EXCERPTED DATA:
- - - -

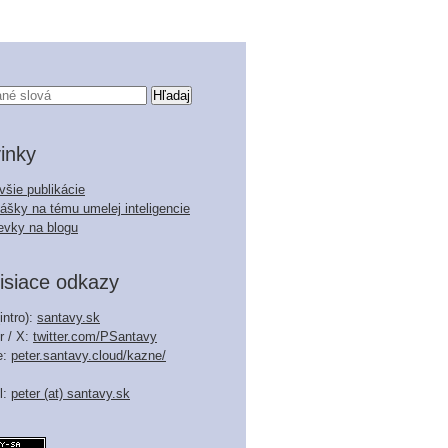
inky
všie publikácie
ášky na tému umelej inteligencie
evky na blogu
isiace odkazy
intro):
santavy.sk
r / X:
twitter.com/PSantavy
e:
peter.santavy.cloud/kazne/
l:
peter (at) santavy.sk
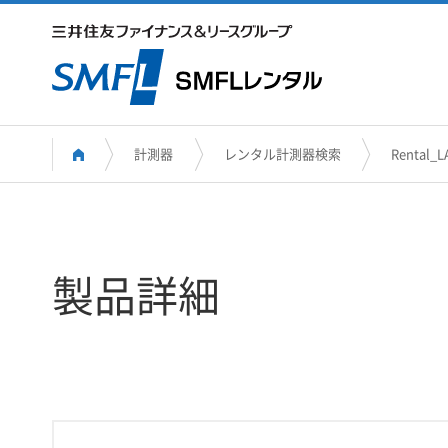
計測器
レンタル計測器検索
Rental_L
製品詳細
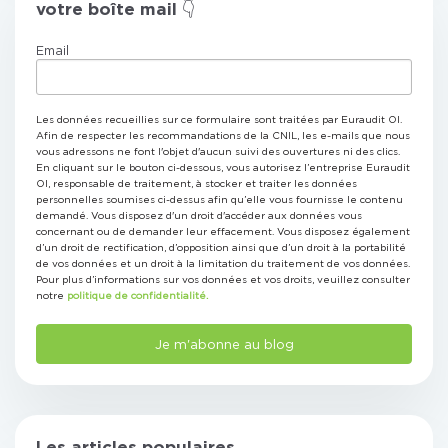
votre boîte mail 👇
Email
Les données recueillies sur ce formulaire sont traitées par Euraudit OI.
Afin de respecter les recommandations de la CNIL, les e-mails que nous
vous adressons ne font l'objet d'aucun suivi des ouvertures ni des clics.
En cliquant sur le bouton ci-dessous, vous autorisez l’entreprise Euraudit
OI, responsable de traitement, à stocker et traiter les données
personnelles soumises ci-dessus afin qu’elle vous fournisse le contenu
demandé. Vous disposez d'un droit d'accéder aux données vous
concernant ou de demander leur effacement. Vous disposez également
d’un droit de rectification, d’opposition ainsi que d’un droit à la portabilité
de vos données et un droit à la limitation du traitement de vos données.
Pour plus d’informations sur vos données et vos droits, veuillez consulter
notre
politique de confidentialité.
Les articles populaires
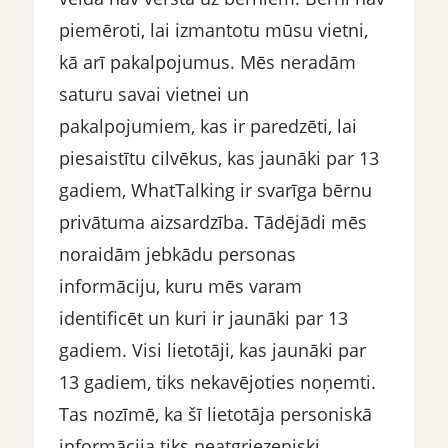
piemēroti, lai izmantotu mūsu vietni,
kā arī pakalpojumus. Mēs neradām
saturu savai vietnei un
pakalpojumiem, kas ir paredzēti, lai
piesaistītu cilvēkus, kas jaunāki par 13
gadiem, WhatTalking ir svarīga bērnu
privātuma aizsardzība. Tādējādi mēs
noraidām jebkādu personas
informāciju, kuru mēs varam
identificēt un kuri ir jaunāki par 13
gadiem. Visi lietotāji, kas jaunāki par
13 gadiem, tiks nekavējoties noņemti.
Tas nozīmē, ka šī lietotāja personiskā
informācija tiks neatgriezeniski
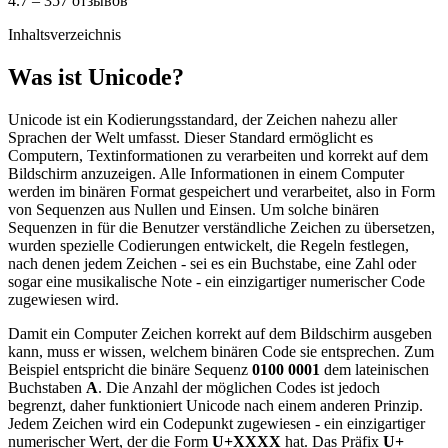
4.7 – 357 отзывов
Inhaltsverzeichnis
Was ist Unicode?
Unicode ist ein Kodierungsstandard, der Zeichen nahezu aller
Sprachen der Welt umfasst. Dieser Standard ermöglicht es
Computern, Textinformationen zu verarbeiten und korrekt auf dem
Bildschirm anzuzeigen. Alle Informationen in einem Computer
werden im binären Format gespeichert und verarbeitet, also in Form
von Sequenzen aus Nullen und Einsen. Um solche binären
Sequenzen in für die Benutzer verständliche Zeichen zu übersetzen,
wurden spezielle Codierungen entwickelt, die Regeln festlegen,
nach denen jedem Zeichen - sei es ein Buchstabe, eine Zahl oder
sogar eine musikalische Note - ein einzigartiger numerischer Code
zugewiesen wird.
Damit ein Computer Zeichen korrekt auf dem Bildschirm ausgeben
kann, muss er wissen, welchem binären Code sie entsprechen. Zum
Beispiel entspricht die binäre Sequenz
0100 0001
dem lateinischen
Buchstaben
A
. Die Anzahl der möglichen Codes ist jedoch
begrenzt, daher funktioniert Unicode nach einem anderen Prinzip.
Jedem Zeichen wird ein Codepunkt zugewiesen - ein einzigartiger
numerischer Wert, der die Form
U+XXXX
hat. Das Präfix
U+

- - - -

ABOUT THIS EXERCISE:
The answer is the run of lines above from the line containing "vous adressons ne" through the line containing "concernant ou de", copied exactly and alone.

RESPONSE:
vous adressons ne font l'objet d'aucun suivi des ouvertures ni des clics.
En cliquant sur le bouton ci-dessous, vous autorisez l’entreprise Euraudit
OI, responsable de traitement, à stocker et traiter les données
personnelles soumises ci-dessus afin qu’elle vous fournisse le contenu
demandé. Vous disposez d'un droit d'accéder aux données vous
concernant ou de demander leur effacement. Vous disposez également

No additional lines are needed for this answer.